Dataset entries
......

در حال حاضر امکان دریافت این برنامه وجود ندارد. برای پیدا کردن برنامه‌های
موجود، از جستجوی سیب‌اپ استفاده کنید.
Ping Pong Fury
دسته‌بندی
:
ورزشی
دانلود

......

◆ Work request
Exactly reproduce every line of the data above.

◆ Exercise output
در حال حاضر امکان دریافت این برنامه وجود ندارد. برای پیدا کردن برنامه‌های
موجود، از جستجوی سیب‌اپ استفاده کنید.
Ping Pong Fury
دسته‌بندی
:
ورزشی
دانلود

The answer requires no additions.